We still do the thing that churches do and meet on a Sunday but we also have a strong focus on vocation and small groups meeting around a common purpose. We have:
- book Group which is involved in organising open debates and lectures;
- 'blokes' Group. Someone in the church bought some woodland and is trying to set up a programme to take kids from the city to learn bushcraft skills (this is sort of shared with another church);
- women's Group, a prayer group exclusively for women in the church;
- group for people who are musicians or really into music;
- group for those who want to get involved in Forest Church;
- the Left Bank God Group;
- a very informal leadership group made up of anyone who wants to discuss what we should do next.
The small groups work as a sort of free market. They start and, if they gather people, they carry on. There is no central idea or strategy along the lines of, 'Oh we must have a small group based on…'
When Revive started we had some priming money. Over three years, we were given money from the Baptist Union and individuals were able to make up the rest.

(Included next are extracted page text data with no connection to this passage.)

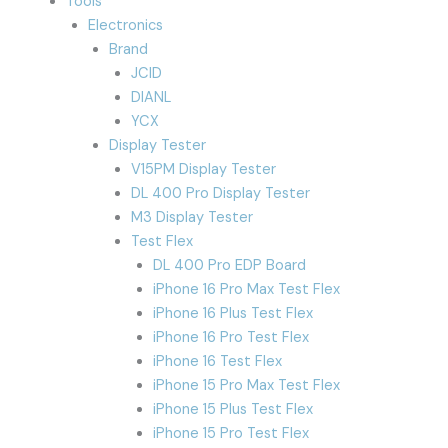
Tools
Electronics
Brand
JCID
DIANL
YCX
Display Tester
V15PM Display Tester
DL 400 Pro Display Tester
M3 Display Tester
Test Flex
DL 400 Pro EDP Board
iPhone 16 Pro Max Test Flex
iPhone 16 Plus Test Flex
iPhone 16 Pro Test Flex
iPhone 16 Test Flex
iPhone 15 Pro Max Test Flex
iPhone 15 Plus Test Flex
iPhone 15 Pro Test Flex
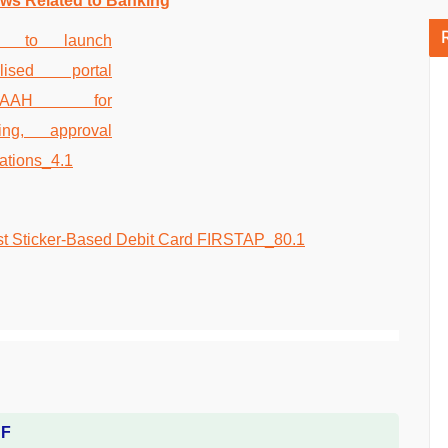
ws Related to Banking
DF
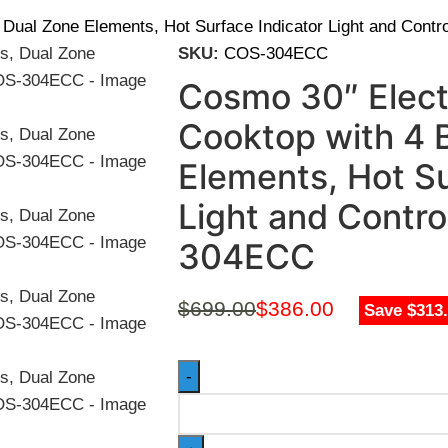
 Dual Zone Elements, Hot Surface Indicator Light and Con
SKU:
COS-304ECC
Cosmo 30″ Elect
Cooktop with 4 
Elements, Hot Su
Light and Contr
304ECC
$
699.00
$
386.00
Save $313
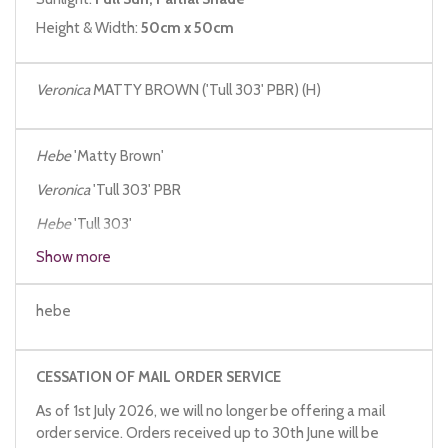
Height & Width:
50cm x 50cm
Veronica
MATTY BROWN ('Tull 303' PBR) (H)
Hebe
'Matty Brown'
Veronica
'Tull 303' PBR
Hebe
'Tull 303'
Show more
hebe
CESSATION OF MAIL ORDER SERVICE
As of 1st July 2026, we will no longer be offering a mail
order service. Orders received up to 30th June will be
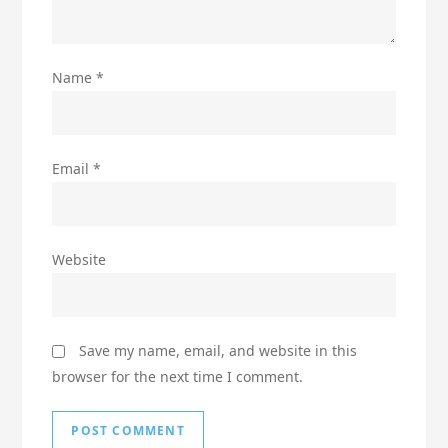
Name
*
Email
*
Website
Save my name, email, and website in this
browser for the next time I comment.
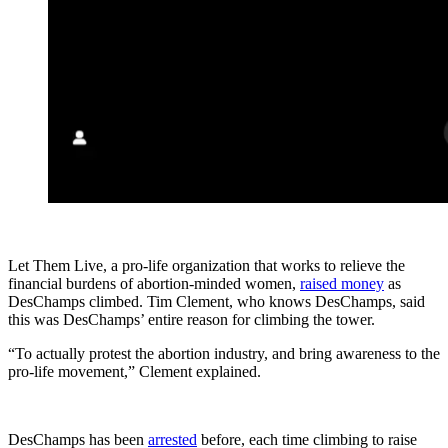
Let Them Live, a pro-life organization that works to relieve the
financial burdens of abortion-minded women,
raised money
as
DesChamps climbed. Tim Clement, who knows DesChamps, said
this was DesChamps’ entire reason for climbing the tower.
“To actually protest the abortion industry, and bring awareness to the
pro-life movement,” Clement explained.
DesChamps has been
arrested
before, each time climbing to raise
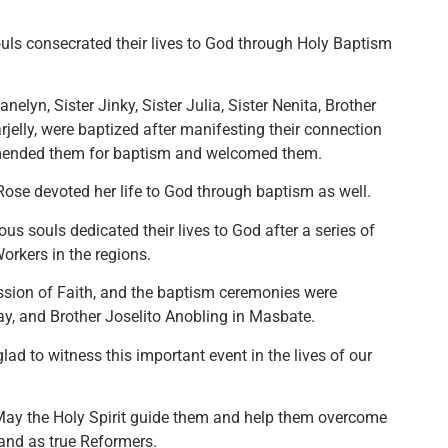
uls consecrated their lives to God through Holy Baptism
nelyn, Sister Jinky, Sister Julia, Sister Nenita, Brother
rjelly, were baptized after manifesting their connection
mmended them for baptism and welcomed them.
ose devoted her life to God through baptism as well.
ous souls dedicated their lives to God after a series of
orkers in the regions.
ssion of Faith, and the baptism ceremonies were
ay, and Brother Joselito Anobling in Masbate.
ad to witness this important event in the lives of our
 May the Holy Spirit guide them and help them overcome
tand as true Reformers.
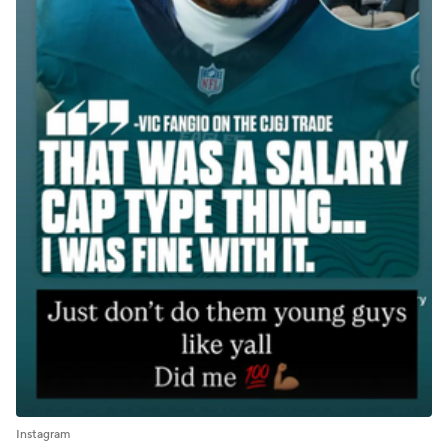
Instagram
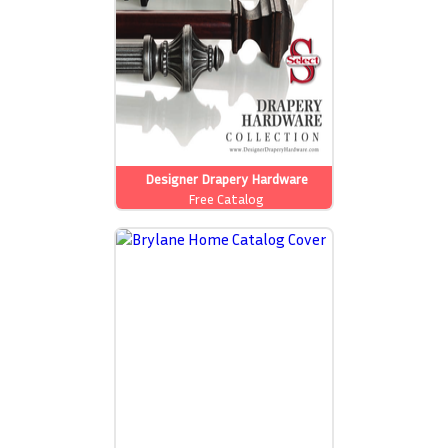
Designer Drapery Hardware
Free Catalog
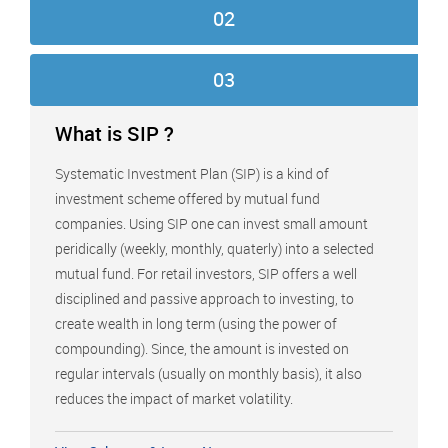
02
03
What is SIP ?
Systematic Investment Plan (SIP) is a kind of
investment scheme offered by mutual fund
companies. Using SIP one can invest small amount
peridically (weekly, monthly, quaterly) into a selected
mutual fund. For retail investors, SIP offers a well
disciplined and passive approach to investing, to
create wealth in long term (using the power of
compounding). Since, the amount is invested on
regular intervals (usually on monthly basis), it also
reduces the impact of market volatility.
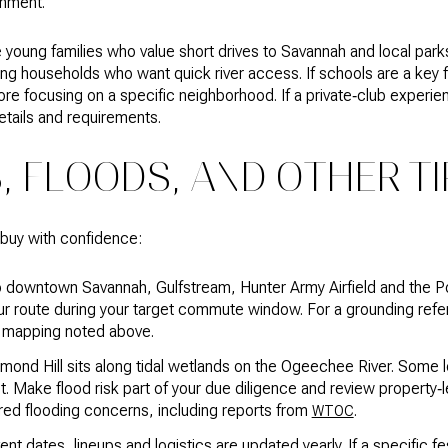
onment.
young families who value short drives to Savannah and local park
g households who want quick river access. If schools are a key fa
re focusing on a specific neighborhood. If a private‑club experienc
etails and requirements.
 FLOODS, AND OTHER TI
 buy with confidence:
o downtown Savannah, Gulfstream, Hunter Army Airfield and the P
our route during your target commute window. For a grounding ref
 mapping noted above.
mond Hill sits along tidal wetlands on the Ogeechee River. Some 
st. Make flood risk part of your due diligence and review property‑
ed flooding concerns, including reports from
.
WTOC
nt dates, lineups and logistics are updated yearly. If a specific fes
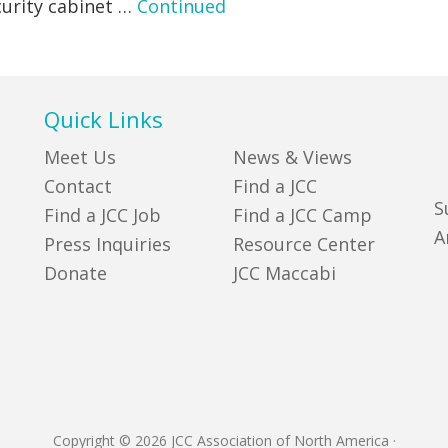
ecurity cabinet …
Continued
Quick Links
Meet Us
News & Views
Contact
Find a JCC
S
Find a JCC Job
Find a JCC Camp
A
Press Inquiries
Resource Center
Donate
JCC Maccabi
Copyright © 2026 JCC Association of North America
·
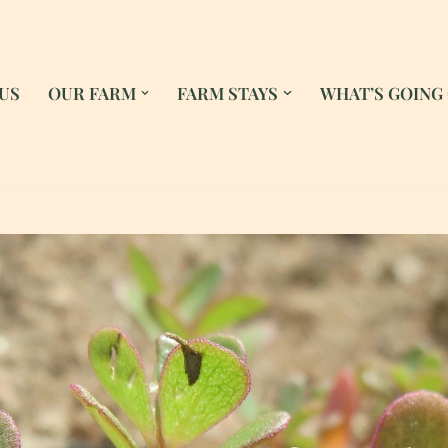
US
OUR FARM
FARM STAYS
WHAT’S GOING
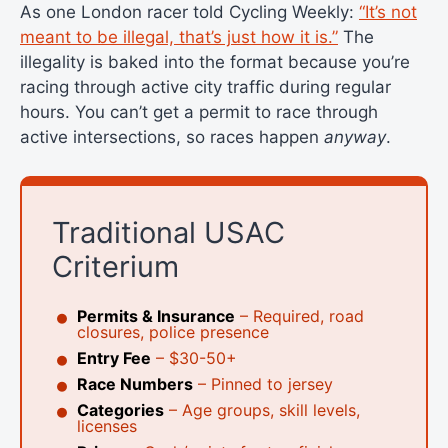
As one London racer told Cycling Weekly:
“It’s not
meant to be illegal, that’s just how it is.”
The
illegality is baked into the format because you’re
racing through active city traffic during regular
hours. You can’t get a permit to race through
active intersections, so races happen
anyway
.
Traditional USAC
Criterium
Permits & Insurance
– Required, road
closures, police presence
Entry Fee
– $30-50+
Race Numbers
– Pinned to jersey
Categories
– Age groups, skill levels,
licenses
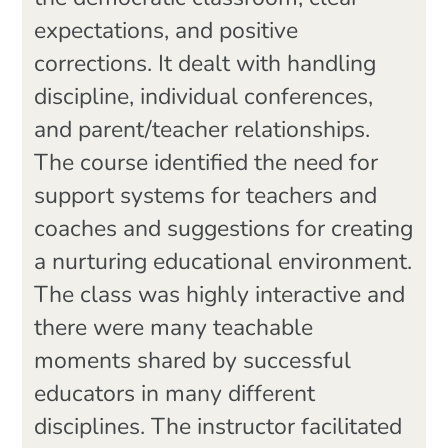
expectations, and positive
corrections. It dealt with handling
discipline, individual conferences,
and parent/teacher relationships.
The course identified the need for
support systems for teachers and
coaches and suggestions for creating
a nurturing educational environment.
The class was highly interactive and
there were many teachable
moments shared by successful
educators in many different
disciplines. The instructor facilitated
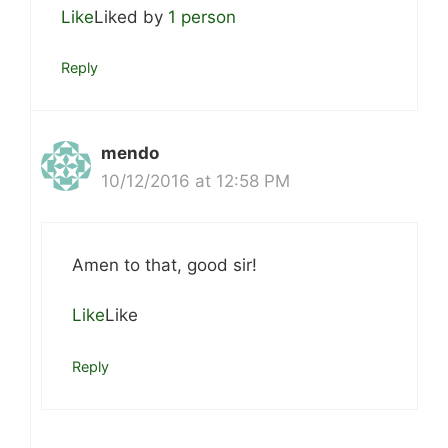
Like
Liked by
1 person
Reply
mendo
10/12/2016 at 12:58 PM
Amen to that, good sir!
Like
Like
Reply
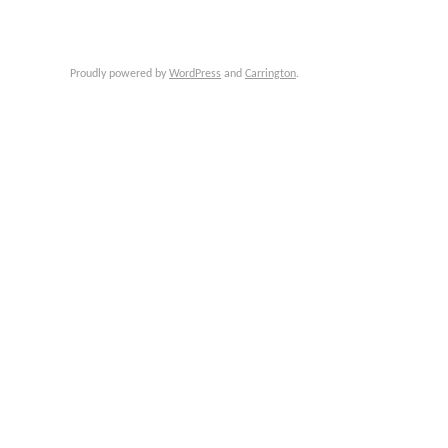
Proudly powered by
WordPress
and
Carrington
.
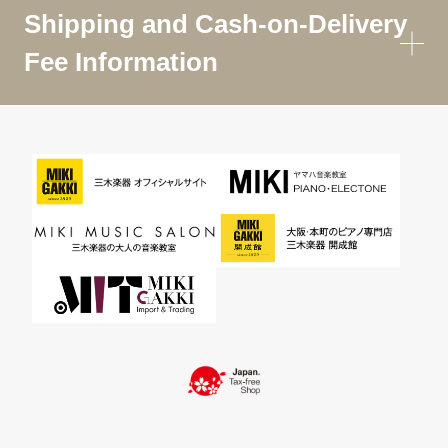
Shipping and Cash-on-Delivery
Fee Information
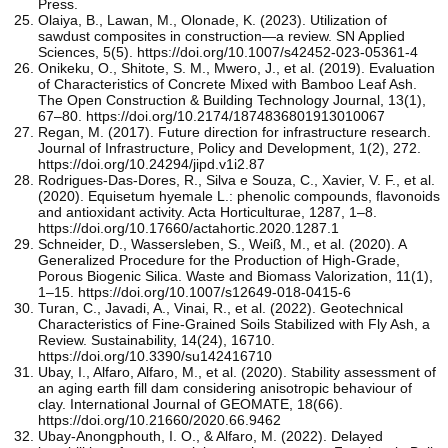
Press.
Olaiya, B., Lawan, M., Olonade, K. (2023). Utilization of
sawdust composites in construction—a review. SN Applied
Sciences, 5(5). https://doi.org/10.1007/s42452-023-05361-4
Onikeku, O., Shitote, S. M., Mwero, J., et al. (2019). Evaluation
of Characteristics of Concrete Mixed with Bamboo Leaf Ash.
The Open Construction & Building Technology Journal, 13(1),
67–80. https://doi.org/10.2174/1874836801913010067
Regan, M. (2017). Future direction for infrastructure research.
Journal of Infrastructure, Policy and Development, 1(2), 272.
https://doi.org/10.24294/jipd.v1i2.87
Rodrigues-Das-Dores, R., Silva e Souza, C., Xavier, V. F., et al.
(2020). Equisetum hyemale L.: phenolic compounds, flavonoids
and antioxidant activity. Acta Horticulturae, 1287, 1–8.
https://doi.org/10.17660/actahortic.2020.1287.1
Schneider, D., Wassersleben, S., Weiß, M., et al. (2020). A
Generalized Procedure for the Production of High-Grade,
Porous Biogenic Silica. Waste and Biomass Valorization, 11(1),
1–15. https://doi.org/10.1007/s12649-018-0415-6
Turan, C., Javadi, A., Vinai, R., et al. (2022). Geotechnical
Characteristics of Fine-Grained Soils Stabilized with Fly Ash, a
Review. Sustainability, 14(24), 16710.
https://doi.org/10.3390/su142416710
Ubay, I., Alfaro, Alfaro, M., et al. (2020). Stability assessment of
an aging earth fill dam considering anisotropic behaviour of
clay. International Journal of GEOMATE, 18(66).
https://doi.org/10.21660/2020.66.9462
Ubay-Anongphouth, I. O., & Alfaro, M. (2022). Delayed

I have never worked more than half time for Revive and, technically, I only work a day a week for them. We also have an organised, admin-type, person who does half a day a week. I would have thought our annual budget is in the region of about £10,000 a year. Thankfully, we have a few people involved who earn good money and they also support it financially.
Left Bank Leeds is a quintessential social enterprise. There is a charity that owns the building, with responsibility for the faith and heritage side of it. On top of that, we set up a Community Interest Company – which is the new legal vehicle for social enterprises – and that deals with the community and the arts ventures. We also have a commercial arm, renting the space out for gigs, parties, conferences and – in the summer – lots of weddings!
In terms of the future at LeftBankLeeds, there is a long list of needs to improve its facilities. Long term plans at the moment include:
- development of a café bar at the front of the building. People are certainly attracted to the space but, at the moment, it's too big for them to feel able to stop. We want to ensure that there is community there every day;
- continuing to curate a gathered space for all the creatives in the city; we want to be the catalyst to make things happen
For God Group, we are working on two things that people could pray for:
- permanent exhibits that draw people towards God. There are already plans in the pipeline to have the Chartres labyrinth as part of our new floor;
- commissioning other arts that would just give people pause – not as invasions of space but that the space would allow them to consider what life is all about.
We have reached an amazing new stage with Revive. While we have always wanted to reach out the truth is we have always been like a hospital for people with heart conditions – people who have been hurt by church, people who have asked too many questions of their churches and come unstuck – but now they are finding 'real' church again. This has always been the main way that the community has grown and sustained itself.
At the moment we feel less like a hospice and more like a hospital, where people are actually getting well! We have been quite well known in the past for writing quite melancholy songs, but at the moment we are having to write songs of faith, hope and love because as a community we are finding out feet and want to be more positive.
Left Bank has a chequered history. It is a long time since it was full, if it ever was. Changing demographics in the area – first Irish Catholics, then Pakistani Muslims – mean that there was never a large congregation. And it means that the building doesn't have a place in the heart of the community, even though it is the largest building by some way. Most people who visit Left Bank have never been in it when it was a church, which has turned out to be a great help to us as people don't immediately associate it with religion. This new phase in the life of the building is fulfilling the vision of the original church in new ways, as well as the vision of Revive.